O uso do medicamento tem como objetivo diminuir a ação de coagulação que ocorre no corpo após a infecção pelo novo coronavírus (SARS-CoV-2). Os pesquisadores descobriram que, para contaminar o organismo, o SARS-CoV-2 quebra barreiras celulares. Quando isso ocorre, o organismo, como forma de proteção, desencadeia uma resposta imune. Porém, em alguns casos, essa resposta “perde o controle”, gerando uma resposta desproporcional. Os cientistas chamam isso de “tempestade de citocina”.
As citocinas são proteínas secretadas pelas nossas células e que afetam o comportamento das células vizinhas. Elas são produzidas durante o acionamento do sistema imunológico, regulando a resposta inflamatória e imunitária. Uma de suas funções é regular a duração e intensidade de respostas específicas, como a resposta inflamatória para defender o organismo do ataque do vírus.
Os cientistas descobriram que pacientes graves acometidos pela Covid-19 acabam desenvolvendo a “tempestade de citocina”, isto é, uma hiperinflamação. Com a quantidade enorme de citocinas no sangue (uma alteração bioquímica) o organismo começa a desenvolver coágulos como uma forma de controlar a lesão causada pelo vírus, tentar isolar e destruir o microorganismo e ativar o processo de reparação das células para restaurar o equilíbrio.
Dessa forma, os médicos estão usando o anticoagulante para tentar equilibrar o processo de coagulação decorrente da hiperinflamação. Até o momento, eles observaram bons resultados, mas ressaltam: ainda é cedo para concluir qualquer coisa! De acordo com eles, o estudo está em fase de observação e ainda tem bastante chão pela frente.
Os pesquisadores chegaram a publicar um preprint (isto é, um artigo que ainda não foi publicado em uma revista científica com revisão por pares, o que caracteriza a validade de uma informação científica) detalhando as observações. Além disso, a pneumologista Elnara Marcia Negri, uma das responsáveis pela pesquisa, afirmou que o tratamento não é a cura da Covid-19, uma vez que não ataca diretamente o vírus, mas sim um tratamento das complicações causadas pelo SARS-CoV-2.
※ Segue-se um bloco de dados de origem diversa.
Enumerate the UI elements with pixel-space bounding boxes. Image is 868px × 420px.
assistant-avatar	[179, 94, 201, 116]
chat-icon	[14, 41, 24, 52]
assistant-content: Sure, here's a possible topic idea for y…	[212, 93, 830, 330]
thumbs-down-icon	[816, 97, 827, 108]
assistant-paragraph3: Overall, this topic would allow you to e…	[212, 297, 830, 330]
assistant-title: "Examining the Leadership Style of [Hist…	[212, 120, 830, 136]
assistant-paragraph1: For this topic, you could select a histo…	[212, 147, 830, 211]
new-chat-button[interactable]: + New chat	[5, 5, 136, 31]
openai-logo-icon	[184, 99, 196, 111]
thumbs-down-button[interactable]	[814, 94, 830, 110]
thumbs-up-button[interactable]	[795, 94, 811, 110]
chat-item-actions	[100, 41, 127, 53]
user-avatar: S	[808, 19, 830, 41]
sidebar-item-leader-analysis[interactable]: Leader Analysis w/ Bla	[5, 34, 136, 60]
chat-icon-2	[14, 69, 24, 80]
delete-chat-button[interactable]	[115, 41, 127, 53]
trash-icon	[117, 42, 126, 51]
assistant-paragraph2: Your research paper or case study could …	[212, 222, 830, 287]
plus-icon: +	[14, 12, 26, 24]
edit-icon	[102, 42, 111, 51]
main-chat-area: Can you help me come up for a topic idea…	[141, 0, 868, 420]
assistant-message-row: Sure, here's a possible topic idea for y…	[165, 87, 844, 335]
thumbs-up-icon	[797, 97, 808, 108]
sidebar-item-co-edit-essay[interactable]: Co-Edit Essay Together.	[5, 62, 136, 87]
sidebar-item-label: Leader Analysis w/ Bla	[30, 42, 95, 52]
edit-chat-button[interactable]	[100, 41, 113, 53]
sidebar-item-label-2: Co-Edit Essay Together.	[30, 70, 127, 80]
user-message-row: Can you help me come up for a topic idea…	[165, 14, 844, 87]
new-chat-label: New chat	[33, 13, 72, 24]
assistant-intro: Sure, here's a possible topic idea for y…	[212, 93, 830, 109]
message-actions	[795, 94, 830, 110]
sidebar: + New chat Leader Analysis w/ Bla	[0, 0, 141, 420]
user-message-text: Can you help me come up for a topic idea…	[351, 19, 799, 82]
Vale ressaltar que a própria Organização Mundial da Saúde (OMS) não está usando o termo “cura”, mas sim recuperação. De acordo com a OMS, ainda existem questões importantes em aberto que impossibilitam se falar em uma cura, como a re-infecção de alguns pacientes.
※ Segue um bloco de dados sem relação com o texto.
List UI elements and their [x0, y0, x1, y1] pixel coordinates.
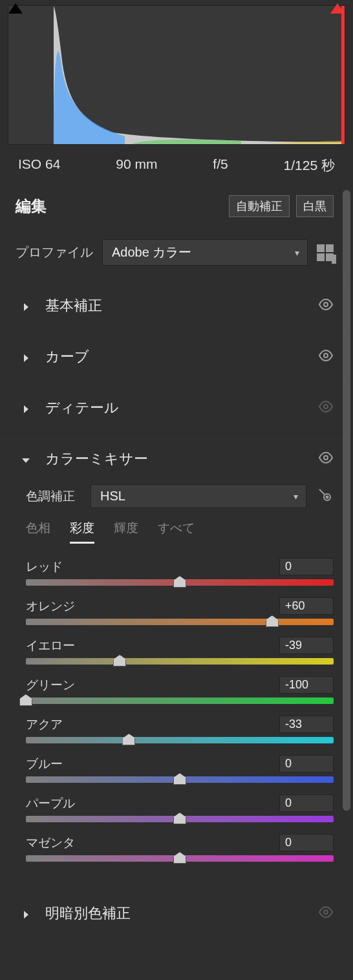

Por fim, mas não menos importante, nem pense em usar anticoagulantes de maneira indevida. A automedicação é perigosa! Medicamentos do tipo anticoagulante não devem ser ministrados sem orientação, uma vez que podem levar à morte. O uso dos anticoagulantes é monitorado, porque exames precisam ser feitos com certa frequência para ajuste de dose e pela interferência do remédio com outros medicamentos e até mesmo com a alimentação. Dentre os efeitos colaterais, um dos mais perigosos é a hemorragia. Dessa forma, a automedicação não é recomendada em nenhuma hipótese.
Em resumo: a história que diz que o Brasil encontrou a cura para o novo coronavírus é falsa! A pesquisa sobre o uso de anticoagulantes no tratamento dos sintomas da Covid-19, de fato, existe e está indo muito bem, obrigada! Porém, de maneira alguma, o estudo pode ser caracterizado como a cura da doença. Primeiro, porque ele está em fase de observação e ainda não tem experimentos em larga escala e nem um artigo publicado em revista científica revisada por pares. Segundo, porque a própria responsável pela pesquisa já disse que não se pode afirmar que o uso de anticoagulantes é a cura para a Covid-19. Isso porque o uso do medicamento é um tratamento para uma das consequências causadas pelo SARS-CoV-2. Precisamos sim enaltecer o trabalho da USP e dos médicos do Hospital Sírio Libanês (valeu, gente!), mas dizer que eles encontraram a cura, além de equivocado, é fake news. Não compartilhe, lembre de lavar as mãos com frequência e, se possível, permaneça em casa!